Yahoo!におけるニュースも色々なサイトから発信されている
そしてYahoo!ニュースですが、こちらは配信元の一覧が公開されています。
やはり新聞社や報道機関、通信社が多いですが、中にはネット独自のものもあり、その中にはかつでデマ、誤報の配信元になってしまったところもあります。それでもこちらのほうは度々ソース元に手が入っているようで、かつてステルスマーケティングの疑いが強いサイトや、誤報(NHKで放映された貧困中学生のもの)のソース元になったサイトの配信を取りやめたりしています。
アクセス数が多いが故に信憑性の低いサイトも集めてしまう
最初に語ったように、GoogleやYahoo!ではそのニュースページのほか、検索結果にもニュースが表示されます。さらにニュースが起きるとそれに関連する単語で検索をかける例は非常に多いでしょう(実際私のやっているブログでも、それに関連する単語が検索上位だったためにとんでもなくPVが跳ね上がったことが何度かあります)。故にそこで表示されるニュースに自サイトの記事が掲載されるようになればPVの大幅増加が見込めるわけで、故にそこに載せたいサイトも多いことでしょう。
しかしながらそれ故に質が悪い、ここで言えば情報の信憑性が乏しいサイトまで注目を集めることになり、更にその情報が検索をしてきた多くの人の眼に触れることになる危険性もあります。
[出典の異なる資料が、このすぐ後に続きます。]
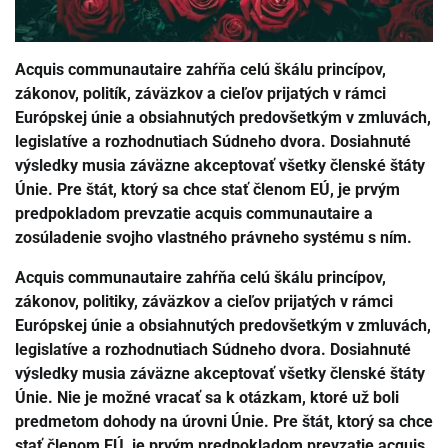
Acquis communautaire zahŕňa celú škálu princípov,
zákonov, politík, záväzkov a cieľov prijatých v rámci
Európskej únie a obsiahnutých predovšetkým v zmluvách,
legislatíve a rozhodnutiach Súdneho dvora. Dosiahnuté
výsledky musia záväzne akceptovať všetky členské štáty
Únie. Pre štát, ktorý sa chce stať členom EÚ, je prvým
predpokladom prevzatie acquis communautaire a
zosúladenie svojho vlastného právneho systému s ním.
Acquis communautaire zahŕňa celú škálu princípov,
zákonov, politiky, záväzkov a cieľov prijatých v rámci
Európskej únie a obsiahnutých predovšetkým v zmluvách,
legislatíve a rozhodnutiach Súdneho dvora. Dosiahnuté
výsledky musia záväzne akceptovať všetky členské štáty
Únie. Nie je možné vracať sa k otázkam, ktoré už boli
predmetom dohody na úrovni Únie. Pre štát, ktorý sa chce
stať členom EÚ, je prvým predpokladom prevzatie acquis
最近話題になったキュレーションサイトやバイラルサイトの不正確な情報の伝播は、残念ながらこういった検索結果やニュースがその誤知識、誤報を広める一助となってしまったのは否定出来ないでしょう。
GoogleやYahoo!に限ったことではない
しかしながらこれはGoogleとYahoo!に限ったことではありません。他のポータルサイトでもこのようなことは起っています。いやむしろそちらのほうが多いというべきでしょうか。
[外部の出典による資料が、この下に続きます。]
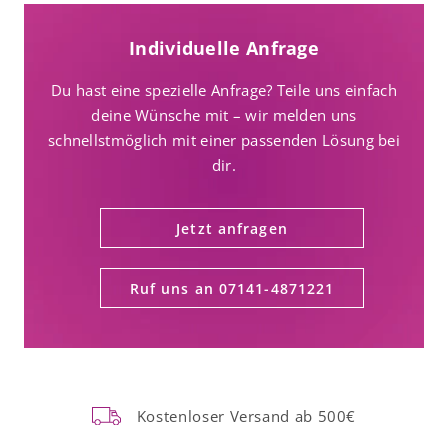
Individuelle Anfrage
Du hast eine spezielle Anfrage? Teile uns einfach
deine Wünsche mit – wir melden uns
schnellstmöglich mit einer passenden Lösung bei
dir.
Jetzt anfragen
Ruf uns an 07141-4871221
Kostenloser Versand ab 500€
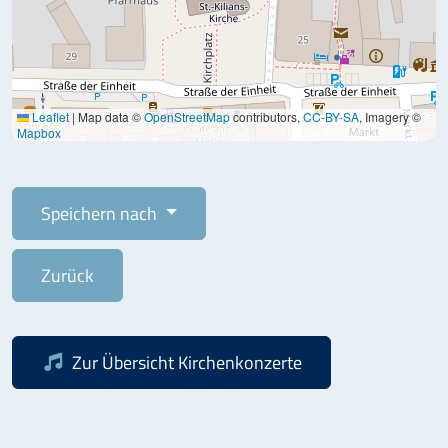
Leaflet
|
Map data ©
OpenStreetMap
contributors,
CC-BY-SA
, Imagery ©
Mapbox
Speichern nach
Zurück
Zur Übersicht
Kirchenkonzerte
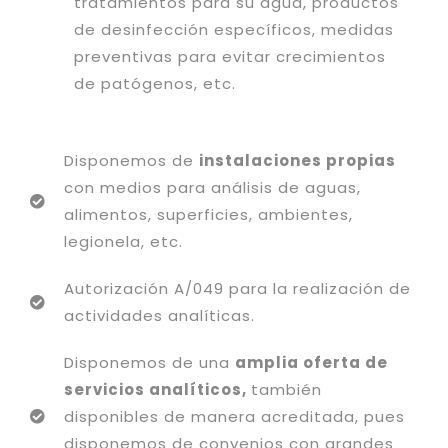
tratamientos para su agua, productos
de desinfección específicos, medidas
preventivas para evitar crecimientos
de patógenos, etc.
Disponemos de
instalaciones propias
con medios para análisis de aguas,
alimentos, superficies, ambientes,
legionela, etc.
Autorización A/049 para la realización de
actividades analíticas.
Disponemos de una
amplia oferta de
servicios analíticos,
también
disponibles de manera acreditada, pues
disponemos de convenios con grandes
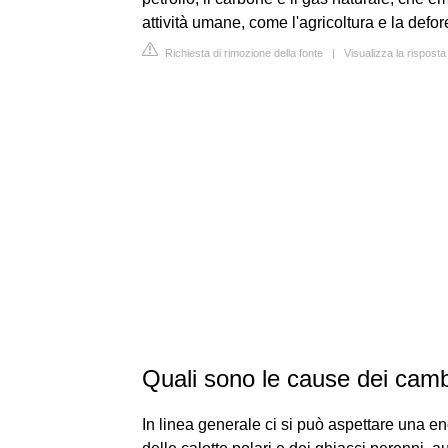
attività umane, come l'agricoltura e la defor
Richiesta di rimozione della fonte
|
Visualizza la rispost
Quali sono le cause dei camb
In linea generale ci si può aspettare una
たとえばニコニコのニュースポータルであるニコニコニュース。前述のスプートニク日本のほか、信憑性が低いサイトも掲載対象としているので、誤報の中継をしていまうことがあります。直近の例では「電子歯ブラシが爆発して歯がなくなったというデマ」をゴゴ通信が流したものがニコニコニュースで掲載されてしまったことがあるでしょう(参考)。
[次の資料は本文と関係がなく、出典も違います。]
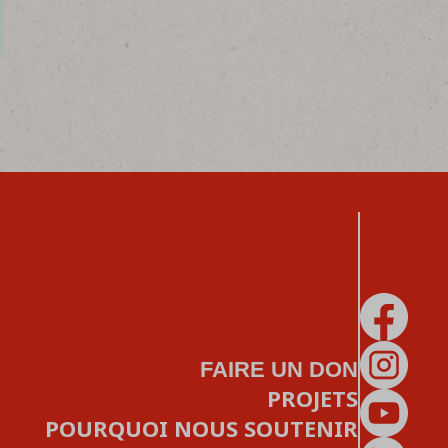
FAIRE UN DON
PROJETS
POURQUOI NOUS SOUTENIR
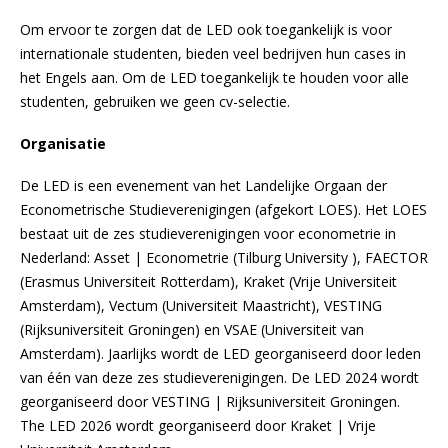
Om ervoor te zorgen dat de LED ook toegankelijk is voor
internationale studenten, bieden veel bedrijven hun cases in
het Engels aan. Om de LED toegankelijk te houden voor alle
studenten, gebruiken we geen cv-selectie.
Organisatie
De LED is een evenement van het Landelijke Orgaan der
Econometrische Studieverenigingen (afgekort LOES). Het LOES
bestaat uit de zes studieverenigingen voor econometrie in
Nederland: Asset | Econometrie (Tilburg University ), FAECTOR
(Erasmus Universiteit Rotterdam), Kraket (Vrije Universiteit
Amsterdam), Vectum (Universiteit Maastricht), VESTING
(Rijksuniversiteit Groningen) en VSAE (Universiteit van
Amsterdam). Jaarlijks wordt de LED georganiseerd door leden
van één van deze zes studieverenigingen. De LED 2024 wordt
georganiseerd door VESTING | Rijksuniversiteit Groningen.
The LED 2026 wordt georganiseerd door Kraket | Vrije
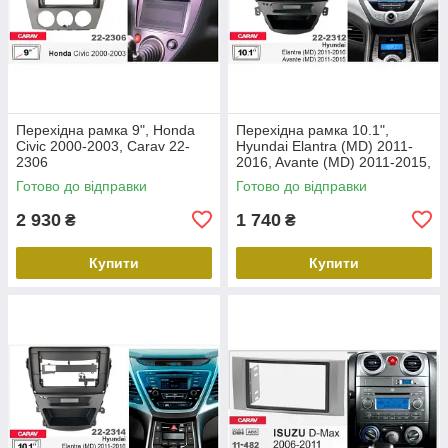
Перехідна рамка 9", Honda
Перехідна рамка 10.1",
Civic 2000-2003, Carav 22-
Hyundai Elantra (MD) 2011-
2306
2016, Avante (MD) 2011-2015,
Carav 22-2312
Готово до відправки
Готово до відправки
2 930
1 740
₴
₴
Купити
Купити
もちろんライブドアニュースやLINEニュースなど他のポータルにおいても同じことが言えます。つまり多数のニュースサイトを発信しているというのは、それだけ誤報が混じるリスクがあるということです。あと最近はTwitterでモーメントが強化され、色々なニューストピックが出てきますが、もちろん同じです(というかこれが今後一番心配……)。
信憑性をそのポータルのものと錯覚させてしまう問題
さらにが問題なのは、こういったニュースポータルにおいては信憑性が高めのサイトと低めのサイトが両方とも混じり、並列になってしまうことにあります。つまりここでは表示上は三大新聞であろうが、ネットのなんか怪しいバイラルサイトであろうが、同じ「Googleのニュース」「Yahoo!のニュース」として同一視されかねないのです。たしかに記事の引用元を見ればそれらは個々のニュースサイトなのですが、読み手にしてみればGoogleやYahoo!などを見に来た人なわけであって、そこの情報をGoogleのもの、Yahoo!のものと思い込んでしまう人も少なからずいるのではないでしょうか。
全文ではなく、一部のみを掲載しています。